Required action:
Word for word, retype the tail of the data below, starting with the line that has "Enkelkinder später auch" and including the last line.

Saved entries
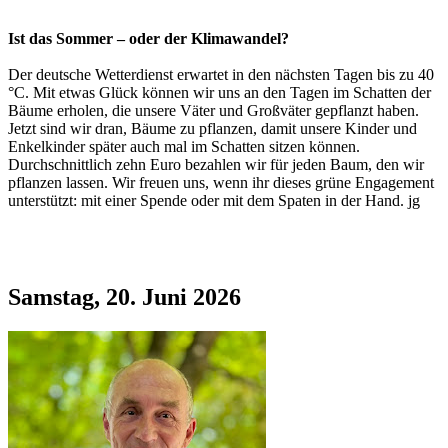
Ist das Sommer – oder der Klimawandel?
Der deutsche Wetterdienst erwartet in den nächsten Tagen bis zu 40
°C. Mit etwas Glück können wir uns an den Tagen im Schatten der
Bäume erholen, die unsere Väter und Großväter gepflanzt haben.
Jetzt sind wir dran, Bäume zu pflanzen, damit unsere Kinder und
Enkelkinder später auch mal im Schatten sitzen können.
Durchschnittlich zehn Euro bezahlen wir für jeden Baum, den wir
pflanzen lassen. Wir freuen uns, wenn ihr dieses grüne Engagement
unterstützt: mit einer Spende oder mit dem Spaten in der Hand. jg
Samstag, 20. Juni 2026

Exercise result:
Enkelkinder später auch mal im Schatten sitzen können.
Durchschnittlich zehn Euro bezahlen wir für jeden Baum, den wir
pflanzen lassen. Wir freuen uns, wenn ihr dieses grüne Engagement
unterstützt: mit einer Spende oder mit dem Spaten in der Hand. jg
Samstag, 20. Juni 2026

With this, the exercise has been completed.